Scrape vs. TrplyE pre-ChIP - (Nov/17/2008 )
Hello all, new to this world. I will soon be cross-linking cells for use in a ChIP assay, most of the protocols suggest scraping the cells off after fixation. I have never done this but have used TryplE to detach cells, is there any reason why I couldn't get them off this way?
Appreciate your time,
Stephen
Use of Trypsin (or anything similiar to it) should be avoided in ChIP experiments because it attacks proteins, which is how Trypsin realeases cells - by breaking down the proteins used to attach the cells to the flask. Therefore to minimise any degradation of your target protein which you hope to IP, scraping is the safer option.
Dave
Dave
I agree. In addition, I don't even know if trypsinization will work after the proteins have been fixed.
thanks for the replies
tried cell scraping today for the first time, seems like a simple technique but got very low number of cells off a 10cm plate, will work on it
i can see how trypsin-like action would be hindered by fixation
you could trypsinize your cells first, inactivate with medium, resuspend in D-PBS and crosslink in solution...
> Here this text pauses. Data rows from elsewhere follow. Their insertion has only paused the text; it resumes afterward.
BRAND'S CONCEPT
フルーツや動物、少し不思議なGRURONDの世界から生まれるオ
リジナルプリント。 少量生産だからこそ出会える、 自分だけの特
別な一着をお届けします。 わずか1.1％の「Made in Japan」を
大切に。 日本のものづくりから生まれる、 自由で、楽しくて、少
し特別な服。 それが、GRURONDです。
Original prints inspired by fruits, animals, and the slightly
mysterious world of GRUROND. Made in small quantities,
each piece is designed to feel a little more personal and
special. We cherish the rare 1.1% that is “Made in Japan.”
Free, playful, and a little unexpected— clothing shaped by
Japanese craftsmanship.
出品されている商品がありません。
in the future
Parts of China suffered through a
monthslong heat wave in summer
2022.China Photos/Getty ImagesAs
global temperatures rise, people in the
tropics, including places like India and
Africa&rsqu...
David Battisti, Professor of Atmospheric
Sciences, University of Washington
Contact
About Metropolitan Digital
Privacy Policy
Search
tried cell scraping today for the first time, seems like a simple technique but got very low number of cells off a 10cm plate, will work on it
i can see how trypsin-like action would be hindered by fixation
One thing I've found in transferring fixed cells is that, if there is a low amount of soluble protein in the medium that the cells are in (e.g. PBS as opposed to media with FBS) they tend to stick to the inside of the pipet. I do my fixation in medium containing FBS so it's not a problem for me but if you remove the media and do fixation in PBS, this could be part of the reason for low recovery. If that's the case you might want to try adding the formaldehyde directly to the media. If you're worried about the formaldehyde getting quenched by the media you can try a higher concentration (I use 1.4-1.5% or 40µl of 37% formaldehyde per ml of media). Alternatively you could try treating your pipets to prevent the cells from sticking.
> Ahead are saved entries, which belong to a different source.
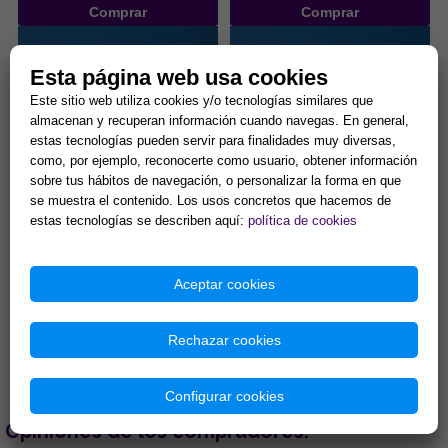
Comprar
Comprar
Esta página web usa cookies
Este sitio web utiliza cookies y/o tecnologías similares que
almacenan y recuperan información cuando navegas. En general,
estas tecnologías pueden servir para finalidades muy diversas,
como, por ejemplo, reconocerte como usuario, obtener información
sobre tus hábitos de navegación, o personalizar la forma en que
JABON DIOSA FORTUNA 100
JABON COPAL 100g. (Para
se muestra el contenido. Los usos concretos que hacemos de
gr (Para atraer buena suerte
protección y purificación)
y riqueza)
estas tecnologías se describen aquí:
política de cookies
El Jabón Diosa Fortuna de 100g
El Jabón de Copal de 100g es
es un preparado de la
un pilar de la cosmética
cosmética esotérica
mística y la herbolaria sagrada,
Aceptar cookies
consagrado a la mítica deidad
utilizado desde tiempos...
4,54 €
4,54 €
romana ...
Comprar
Comprar
Rechazar cookies
Configurar cookies
Opiniones de los compradores:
tried cell scraping today for the first time, seems like a simple technique but got very low number of cells off a 10cm plate, will work on it
i can see how trypsin-like action would be hindered by fixation
One thing I've found in transferring fixed cells is that, if there is a low amount of soluble protein in the medium that the cells are in (e.g. PBS as opposed to media with FBS) they tend to stick to the inside of the pipet. I do my fixation in medium containing FBS so it's not a problem for me but if you remove the media and do fixation in PBS, this could be part of the reason for low recovery. If that's the case you might want to try adding the formaldehyde directly to the media. If you're worried about the formaldehyde getting quenched by the media you can try a higher concentration (I use 1.4-1.5% or 40µl of 37% formaldehyde per ml of media). Alternatively you could try treating your pipets to prevent the cells from sticking.
thanks for the info
i do add the formaldehyde directly to the media but then wash in PBS + inhibitors a couple of times after that and tried scraping them in the PBS, it is possible all my cells never came back out of the pipette, that would explain the low yield on what should be a pretty simple technique
how do you pre-treat the pipettes to prevent sticking?
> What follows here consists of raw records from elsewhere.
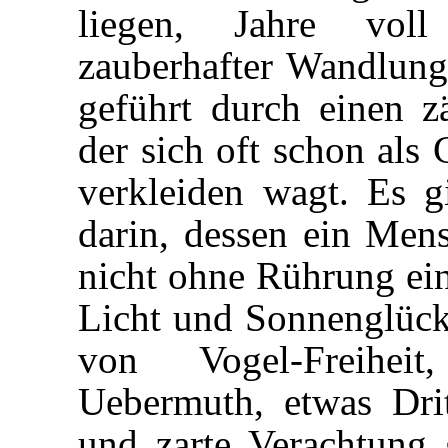
liegen, Jahre voll 
zauberhafter Wandlung
geführt durch einen z
der sich oft schon als
verkleiden wagt. Es g
darin, dessen ein Mens
nicht ohne Rührung eing
Licht und Sonnenglück 
von Vogel-Freiheit
Uebermuth, etwas Dri
und zarte Verachtung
Good question. I don't know if it's sticking to more hydrophilic stuff or more hydrophobic stuff.
In any case, if you are crosslinking in media already, you might as well transfer the cells while they're still in media and then wash the pellets with PBS afterwards (you don't have to vigorously resuspend the pellet with PBS either; I think the most important aspect of the wash is to get rid of the volume of media remaining above the pellet after aspirating the first time).